* **Activity**
What is needed is an exact copy of the lines in the entries below from the one holding "II Raid Nogales – 2011" through the one holding "Verifica il sito", pictures excluded.

* **Raw data**
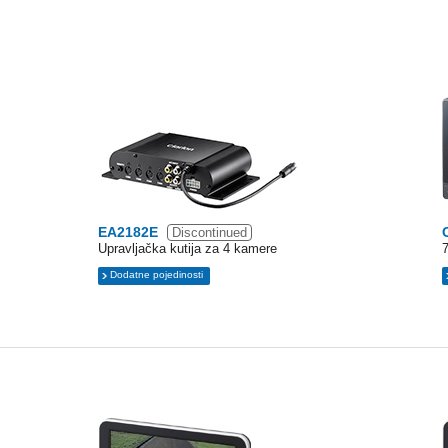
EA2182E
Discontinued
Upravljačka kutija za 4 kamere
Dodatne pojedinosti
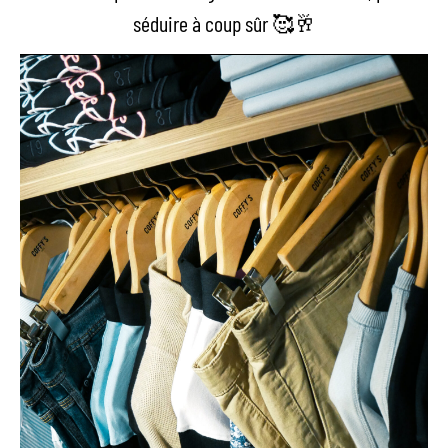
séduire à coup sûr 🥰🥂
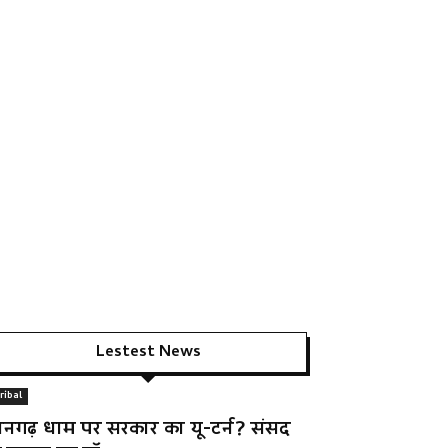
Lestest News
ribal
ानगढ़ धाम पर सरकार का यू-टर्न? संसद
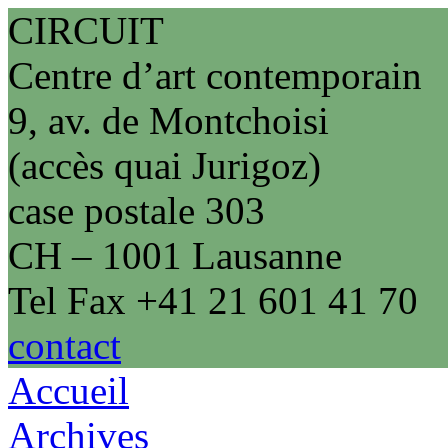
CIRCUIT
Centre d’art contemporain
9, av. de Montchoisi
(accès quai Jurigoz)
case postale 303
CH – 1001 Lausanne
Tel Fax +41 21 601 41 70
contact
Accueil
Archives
--
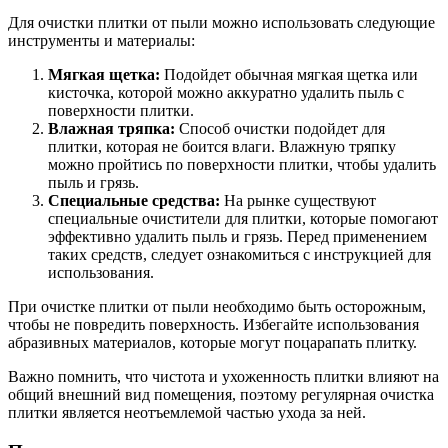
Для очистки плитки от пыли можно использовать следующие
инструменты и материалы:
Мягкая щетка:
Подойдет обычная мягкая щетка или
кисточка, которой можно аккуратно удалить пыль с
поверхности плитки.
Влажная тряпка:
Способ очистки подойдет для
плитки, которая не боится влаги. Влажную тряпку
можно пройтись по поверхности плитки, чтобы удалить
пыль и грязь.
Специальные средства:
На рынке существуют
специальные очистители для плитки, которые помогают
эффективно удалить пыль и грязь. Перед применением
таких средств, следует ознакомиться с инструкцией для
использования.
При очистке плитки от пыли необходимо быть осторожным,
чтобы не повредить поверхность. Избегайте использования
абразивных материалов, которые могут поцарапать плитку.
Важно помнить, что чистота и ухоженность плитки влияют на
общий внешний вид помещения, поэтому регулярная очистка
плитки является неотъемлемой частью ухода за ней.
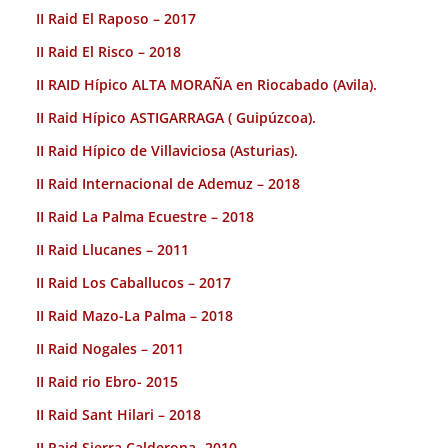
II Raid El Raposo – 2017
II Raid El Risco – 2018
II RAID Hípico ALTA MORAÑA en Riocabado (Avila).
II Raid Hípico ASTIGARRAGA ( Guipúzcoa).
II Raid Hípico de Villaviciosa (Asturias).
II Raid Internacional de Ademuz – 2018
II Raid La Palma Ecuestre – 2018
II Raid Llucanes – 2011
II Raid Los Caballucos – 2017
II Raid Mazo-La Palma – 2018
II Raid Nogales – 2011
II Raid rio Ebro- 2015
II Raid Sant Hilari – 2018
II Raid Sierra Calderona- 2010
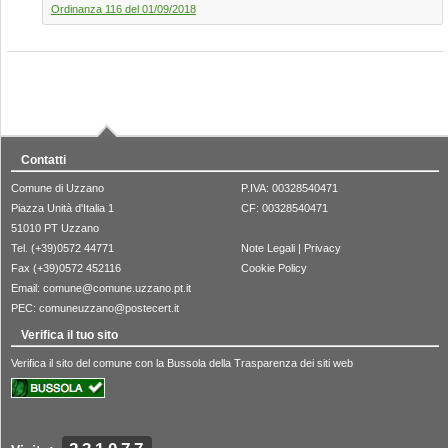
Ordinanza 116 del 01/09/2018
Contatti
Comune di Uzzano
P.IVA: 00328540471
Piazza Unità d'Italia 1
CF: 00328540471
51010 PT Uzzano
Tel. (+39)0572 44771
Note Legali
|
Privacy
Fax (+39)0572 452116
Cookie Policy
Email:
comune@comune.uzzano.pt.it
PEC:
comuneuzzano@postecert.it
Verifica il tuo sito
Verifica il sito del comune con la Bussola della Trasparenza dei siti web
* * *
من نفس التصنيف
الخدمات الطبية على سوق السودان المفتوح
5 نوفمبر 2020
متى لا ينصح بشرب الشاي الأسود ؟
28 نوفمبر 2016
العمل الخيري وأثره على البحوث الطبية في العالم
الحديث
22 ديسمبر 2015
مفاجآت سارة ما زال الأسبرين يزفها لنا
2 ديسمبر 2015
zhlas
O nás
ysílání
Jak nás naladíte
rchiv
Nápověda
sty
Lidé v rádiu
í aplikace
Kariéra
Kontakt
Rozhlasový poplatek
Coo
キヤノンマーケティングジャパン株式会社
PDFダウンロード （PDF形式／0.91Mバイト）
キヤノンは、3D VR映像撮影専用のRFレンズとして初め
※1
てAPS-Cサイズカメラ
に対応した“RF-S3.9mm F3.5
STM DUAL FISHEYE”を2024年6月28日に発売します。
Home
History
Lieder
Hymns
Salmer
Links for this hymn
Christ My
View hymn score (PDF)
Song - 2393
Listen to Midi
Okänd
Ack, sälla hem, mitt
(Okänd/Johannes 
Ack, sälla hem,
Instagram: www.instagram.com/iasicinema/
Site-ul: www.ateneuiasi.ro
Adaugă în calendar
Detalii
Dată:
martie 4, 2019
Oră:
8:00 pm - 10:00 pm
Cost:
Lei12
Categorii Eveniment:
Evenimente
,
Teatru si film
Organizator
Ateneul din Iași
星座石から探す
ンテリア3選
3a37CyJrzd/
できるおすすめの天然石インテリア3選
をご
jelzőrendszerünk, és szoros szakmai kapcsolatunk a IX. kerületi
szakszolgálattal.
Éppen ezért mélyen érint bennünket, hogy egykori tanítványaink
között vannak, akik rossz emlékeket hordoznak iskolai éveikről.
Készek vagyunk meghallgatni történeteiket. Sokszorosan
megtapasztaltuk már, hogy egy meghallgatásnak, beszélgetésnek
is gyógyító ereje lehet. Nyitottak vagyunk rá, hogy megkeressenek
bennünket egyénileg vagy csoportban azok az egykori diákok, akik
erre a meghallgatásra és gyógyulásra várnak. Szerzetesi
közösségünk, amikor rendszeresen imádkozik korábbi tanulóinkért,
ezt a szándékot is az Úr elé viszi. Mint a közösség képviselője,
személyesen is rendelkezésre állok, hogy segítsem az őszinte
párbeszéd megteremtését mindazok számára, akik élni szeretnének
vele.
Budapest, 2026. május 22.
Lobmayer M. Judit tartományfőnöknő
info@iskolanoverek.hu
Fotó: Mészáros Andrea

* **Solution to this exercise**
II Raid Nogales – 2011
II Raid rio Ebro- 2015
II Raid Sant Hilari – 2018
II Raid Sierra Calderona- 2010
Ordinanza 116 del 01/09/2018
Contatti
Comune di Uzzano
P.IVA: 00328540471
Piazza Unità d'Italia 1
CF: 00328540471
51010 PT Uzzano
Tel. (+39)0572 44771
Note Legali
|
Privacy
Fax (+39)0572 452116
Cookie Policy
Email:
comune@comune.uzzano.pt.it
PEC:
comuneuzzano@postecert.it
Verifica il tuo sito
Verifica il sito del comune con la Bussola della Trasparenza dei siti web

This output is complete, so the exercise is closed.